私のマーラー受容:リートと歌第2,3集・子供の魔法の角笛

「子供の魔法の角笛」歌曲集も「子供の死の歌」同様、最初はLPレコードではなくカセットテープで、 シャーリー=カーク、ノーマン、ハイティンク・コンセルトヘボウのものをずっと聴いていた。 リートと歌第2,3集は音源にめぐり合えないかわりに楽譜を持っていて、これまた 自分で楽譜を読んで発見した感じが強い。個別の曲について言えば、「私は緑の森を歩いた」はマーラーがピアノロールに残した 演奏を聴いていたこともあり、また「夏の交代」は、第3交響曲第3楽章との関係のせいで印象が特に強い。 「子供の魔法の角笛」歌曲集もピアノ伴奏版の楽譜を手に入れた。(ただし全曲ではなかったと思う。)
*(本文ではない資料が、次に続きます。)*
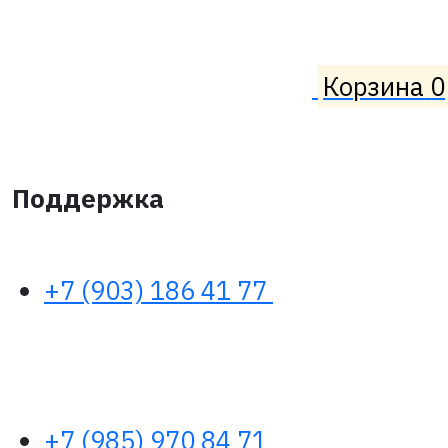
Корзина
0
Поддержка
+7 (903) 186 41 77
+7 (985) 970 84 71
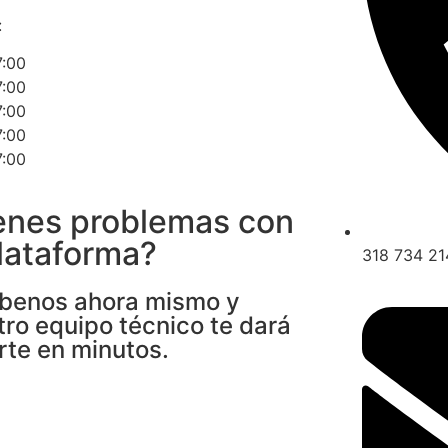
:
7:00
7:00
7:00
7:00
7:00
enes problemas con
plataforma?
318 734 21
íbenos ahora mismo y
tro equipo técnico te dará
rte en minutos.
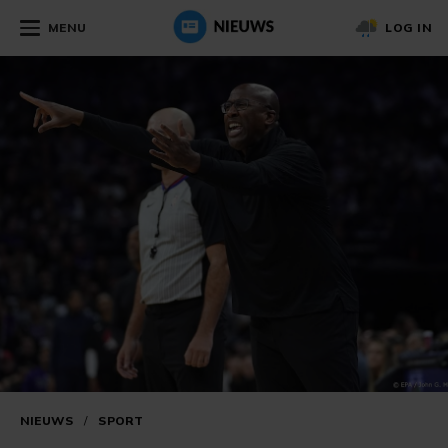
MENU
LOG IN
NIEUWS
/
SPORT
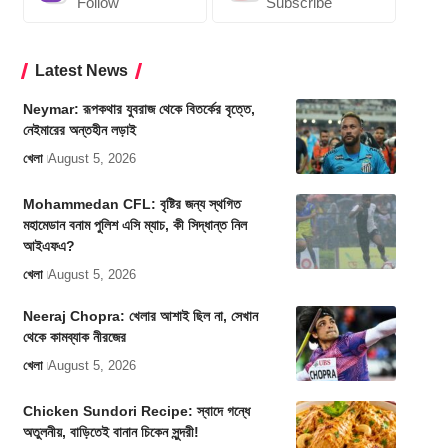
Follow
Subscribe
Latest News
Neymar: রূপকথার যুবরাজ থেকে বিতর্কের বৃত্তে,
নেইমারের অন্তহীন লড়াই
খেলা
August 5, 2026
Mohammedan CFL: বৃষ্টির জন্য স্থগিত
মহামেডান বনাম পুলিশ এসি ম্যাচ, কী সিদ্ধান্ত নিল
আইএফএ?
খেলা
August 5, 2026
Neeraj Chopra: খেলার আশাই ছিল না, সেখান
থেকে কামব্যাক নীরজের
খেলা
August 5, 2026
Chicken Sundori Recipe: স্বাদে গন্ধে
অতুলনীয়, বাড়িতেই বানান চিকেন সুন্দরী!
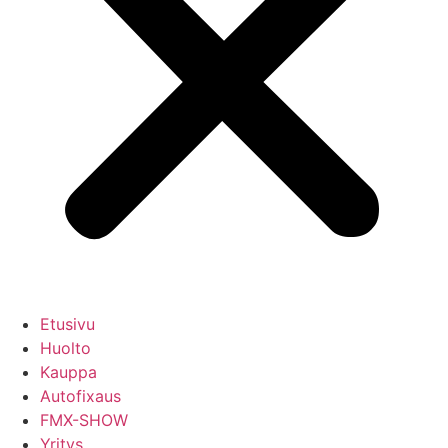
Etusivu
Huolto
Kauppa
Autofixaus
FMX-SHOW
Yritys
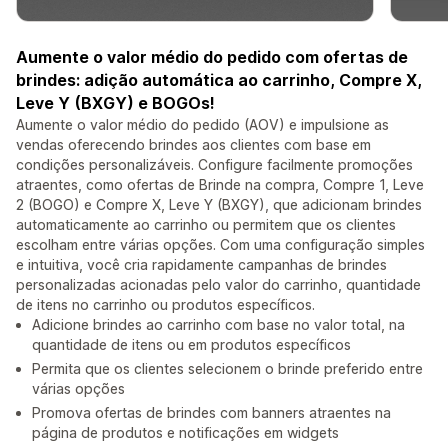
Aumente o valor médio do pedido com ofertas de
brindes: adição automática ao carrinho, Compre X,
Leve Y (BXGY) e BOGOs!
Aumente o valor médio do pedido (AOV) e impulsione as
vendas oferecendo brindes aos clientes com base em
condições personalizáveis. Configure facilmente promoções
atraentes, como ofertas de Brinde na compra, Compre 1, Leve
2 (BOGO) e Compre X, Leve Y (BXGY), que adicionam brindes
automaticamente ao carrinho ou permitem que os clientes
escolham entre várias opções. Com uma configuração simples
e intuitiva, você cria rapidamente campanhas de brindes
personalizadas acionadas pelo valor do carrinho, quantidade
de itens no carrinho ou produtos específicos.
Adicione brindes ao carrinho com base no valor total, na
quantidade de itens ou em produtos específicos
Permita que os clientes selecionem o brinde preferido entre
várias opções
Promova ofertas de brindes com banners atraentes na
página de produtos e notificações em widgets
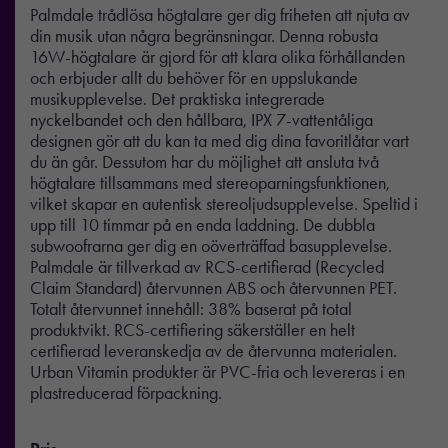
Palmdale trådlösa högtalare ger dig friheten att njuta av
din musik utan några begränsningar. Denna robusta
16W-högtalare är gjord för att klara olika förhållanden
och erbjuder allt du behöver för en uppslukande
musikupplevelse. Det praktiska integrerade
nyckelbandet och den hållbara, IPX 7-vattentåliga
designen gör att du kan ta med dig dina favoritlåtar vart
du än går. Dessutom har du möjlighet att ansluta två
högtalare tillsammans med stereoparningsfunktionen,
vilket skapar en autentisk stereoljudsupplevelse. Speltid i
upp till 10 timmar på en enda laddning. De dubbla
subwoofrarna ger dig en oöverträffad basupplevelse.
Palmdale är tillverkad av RCS-certifierad (Recycled
Claim Standard) återvunnen ABS och återvunnen PET.
Totalt återvunnet innehåll: 38% baserat på total
produktvikt. RCS-certifiering säkerställer en helt
certifierad leveranskedja av de återvunna materialen.
Urban Vitamin produkter är PVC-fria och levereras i en
plastreducerad förpackning.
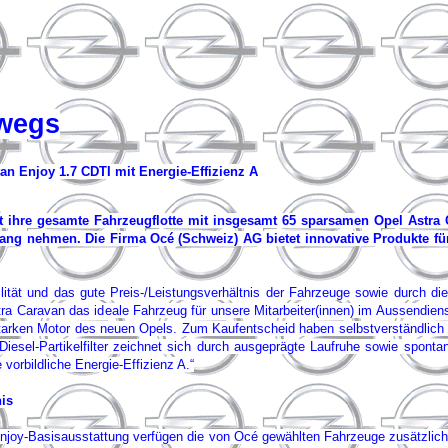
wegs
van Enjoy 1.7 CDTI mit Energie-Effizienz A
t ihre gesamte Fahrzeugflotte mit insgesamt 65 sparsamen Opel Astra 
fang nehmen. Die Firma Océ (Schweiz) AG bietet innovative Produkte
lität und das gute Preis-/Leistungsverhältnis der Fahrzeuge sowie durch di
tra Caravan das ideale Fahrzeug für unsere Mitarbeiter(innen) im Aussendiens
ken Motor des neuen Opels. Zum Kaufentscheid haben selbstverständlich auc
sel-Partikelfilter zeichnet sich durch ausgeprägte Laufruhe sowie spontan
 vorbildliche Energie-Effizienz A.“
is
 Enjoy-Basisausstattung verfügen die von Océ gewählten Fahrzeuge zusätzlic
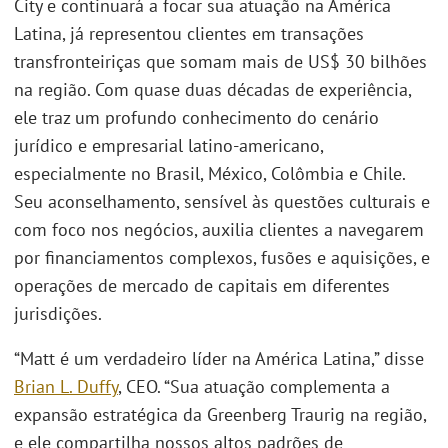
City e continuará a focar sua atuação na América
Latina, já representou clientes em transações
transfronteiriças que somam mais de US$ 30 bilhões
na região. Com quase duas décadas de experiência,
ele traz um profundo conhecimento do cenário
jurídico e empresarial latino-americano,
especialmente no Brasil, México, Colômbia e Chile.
Seu aconselhamento, sensível às questões culturais e
com foco nos negócios, auxilia clientes a navegarem
por financiamentos complexos, fusões e aquisições, e
operações de mercado de capitais em diferentes
jurisdições.
“Matt é um verdadeiro líder na América Latina,” disse
Brian L. Duffy
, CEO. “Sua atuação complementa a
expansão estratégica da Greenberg Traurig na região,
e ele compartilha nossos altos padrões de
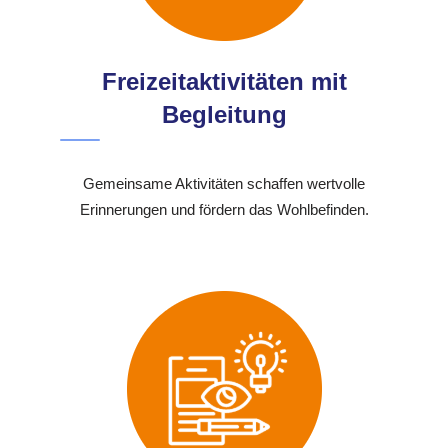
Freizeitaktivitäten mit
Begleitung
Gemeinsame Aktivitäten schaffen wertvolle
Erinnerungen und fördern das Wohlbefinden.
「角笛歌曲集」については、昔よりも今のほうが一層、色々なニュアンスが感じ取れるように なったと思う。昔から親しんでいたけれど、少なくともそのうちの幾つかはどちらかといえば大人の音楽だろう。 まだまだきちんと聴けていないように感じていて、寧ろこれからじっくり聴いていきたいと思っている。 その独特の醒めた感じやイロニー、そして意識的なアナクロニスムといった、角笛歌曲集に顕著な特性は マーラーを「意識の音楽」と捉える上で鍵となるものであり、また、マーラーによる歌詞の改変の様相が 最も顕著な形で観察できるのもこの曲集で、色々な意味でマーラーの持っている一面を窺い知る 格好の場であることは疑いないだろう。